In substance, the Government presented testimony at trial that on August 16, 1968, about 11:05 P. M., two police officers in a scout car on a parking lot in the 1300 block of Savannah Street, S. E. saw an automobile start to enter the lot, back out at a high rate of speed and pull to the curb in front of 1357 Savannah Street. Because of prior information received, the officers immediately pulled out of the lot and parked behind the car. Both officers testified that they saw appellant, the operator of the car and the only occupant of the front seat, slide across the seat, pull a dark object from either his trousers or his coat, open the door on the passenger side and drop the object to the ground. Upon investigation, by shining a flashlight on the ground, they saw a .22 caliber sawed-off rifle lying in the street slightly under the edge of the car. Defense testimony tended to contradict this evidence, particularly with respect to the number of persons and the seating arrangement in the car.

Appellant was arrested for and subsequently convicted of carrying a dangerous weapon in violation of D.C.Code 1967, § 22-3204. On appeal he contends there was insufficient evidence to establish guilt and that the court erroneously ruled that the Government could impeach him by use of his prior record.
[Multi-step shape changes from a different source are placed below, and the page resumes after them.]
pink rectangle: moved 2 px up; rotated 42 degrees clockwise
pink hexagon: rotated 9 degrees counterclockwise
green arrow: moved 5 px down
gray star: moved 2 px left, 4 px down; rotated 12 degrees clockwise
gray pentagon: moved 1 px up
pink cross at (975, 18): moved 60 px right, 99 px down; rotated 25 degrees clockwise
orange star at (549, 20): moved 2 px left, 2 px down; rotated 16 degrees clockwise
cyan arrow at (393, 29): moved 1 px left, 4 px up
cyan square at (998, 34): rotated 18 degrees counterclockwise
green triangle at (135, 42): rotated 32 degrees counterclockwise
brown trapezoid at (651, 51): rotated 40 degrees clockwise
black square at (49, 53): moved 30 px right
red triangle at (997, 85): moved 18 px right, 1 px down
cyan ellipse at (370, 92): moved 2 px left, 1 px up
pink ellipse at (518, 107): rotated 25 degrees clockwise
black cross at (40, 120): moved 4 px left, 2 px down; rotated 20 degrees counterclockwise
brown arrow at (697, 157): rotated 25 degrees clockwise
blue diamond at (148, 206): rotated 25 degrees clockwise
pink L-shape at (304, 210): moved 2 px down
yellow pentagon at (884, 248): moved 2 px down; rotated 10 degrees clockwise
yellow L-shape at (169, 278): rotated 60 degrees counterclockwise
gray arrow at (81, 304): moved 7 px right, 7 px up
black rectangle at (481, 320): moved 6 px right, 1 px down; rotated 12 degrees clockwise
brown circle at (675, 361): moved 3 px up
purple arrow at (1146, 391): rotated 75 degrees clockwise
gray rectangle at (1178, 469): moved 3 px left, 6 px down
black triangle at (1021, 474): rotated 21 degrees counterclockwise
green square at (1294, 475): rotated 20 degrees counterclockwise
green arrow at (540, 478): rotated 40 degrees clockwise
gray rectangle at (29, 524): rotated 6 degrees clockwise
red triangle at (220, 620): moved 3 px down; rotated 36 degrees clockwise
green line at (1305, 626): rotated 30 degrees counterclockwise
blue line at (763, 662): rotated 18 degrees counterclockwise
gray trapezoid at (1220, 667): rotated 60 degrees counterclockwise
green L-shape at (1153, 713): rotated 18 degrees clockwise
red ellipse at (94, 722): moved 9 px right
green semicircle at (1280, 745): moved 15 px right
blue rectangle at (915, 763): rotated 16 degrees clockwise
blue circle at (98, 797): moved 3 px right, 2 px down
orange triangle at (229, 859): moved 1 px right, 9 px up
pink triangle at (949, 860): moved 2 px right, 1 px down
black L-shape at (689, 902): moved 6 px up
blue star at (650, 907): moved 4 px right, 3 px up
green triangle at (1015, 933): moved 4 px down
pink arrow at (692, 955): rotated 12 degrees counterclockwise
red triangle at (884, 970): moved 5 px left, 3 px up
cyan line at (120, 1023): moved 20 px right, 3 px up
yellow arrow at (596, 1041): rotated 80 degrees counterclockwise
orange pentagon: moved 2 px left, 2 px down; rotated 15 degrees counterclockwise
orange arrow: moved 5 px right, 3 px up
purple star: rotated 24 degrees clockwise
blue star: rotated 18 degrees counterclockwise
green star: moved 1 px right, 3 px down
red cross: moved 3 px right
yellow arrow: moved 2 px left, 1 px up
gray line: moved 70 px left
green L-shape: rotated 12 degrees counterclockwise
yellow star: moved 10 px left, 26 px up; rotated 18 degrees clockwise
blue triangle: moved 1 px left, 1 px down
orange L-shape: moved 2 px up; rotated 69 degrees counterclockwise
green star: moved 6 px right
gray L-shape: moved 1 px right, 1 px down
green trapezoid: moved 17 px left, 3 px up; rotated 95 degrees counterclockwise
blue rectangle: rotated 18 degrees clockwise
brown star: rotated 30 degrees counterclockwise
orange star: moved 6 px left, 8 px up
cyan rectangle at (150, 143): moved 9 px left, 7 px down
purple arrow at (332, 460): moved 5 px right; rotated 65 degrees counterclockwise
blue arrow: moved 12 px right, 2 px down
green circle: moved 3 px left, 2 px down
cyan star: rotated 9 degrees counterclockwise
As to appellant’s first contention on appeal, we think it clear that the evidence posed a question of guilt or innocence for determination by a jury.1 And inasmuch as the verdict has substantial support in the evidence, it will be sustained.2

As to the Luck 3 issue, it is doubtful that the court ever ruled that the Government could use a 1967 petit larceny conviction to impeach appellant if he took the witness stand. It appears that a ruling might have been reserved when the question was broached at a bench conference early in the trial, yet the matter was not mentioned again. In any event, while appellant did not take the stand, he presented six witnesses in defense whose version of the events could not have materially differed from any evidence he would have given had he chosen to testify. No special need was shown for appellant’s testimony,4 which would have been cumulative to that of the witnesses who claimed to have been with him in the car or in the immediate vicinity of the car, nor did appellant demonstrate that he was in any way prejudiced in his defense. Accordingly, the conviction is

Affirmed.

. Curley v. United States, 81 U.S.App. D.C. 389, 160 F.2d 229, cert. denied, 331 U.S. 837, 67 S.Ct. 1511, 91 L.Ed. 1850 (1947).

. Crawford v. United States, 126 U.S.App.D.C. 156, 375 F.2d 332 (1967).

. Luck v. United States, 121 U.S.App.D.C. 151, 348 F.2d 763 (1965).

. Evans v. United States, 130 U.S.App.D.C. 114, 397 F.2d 675 (1968), cert. denied, 394 U.S. 907, 89 S.Ct. 1016, 22 L.Ed.2d 218 (1969).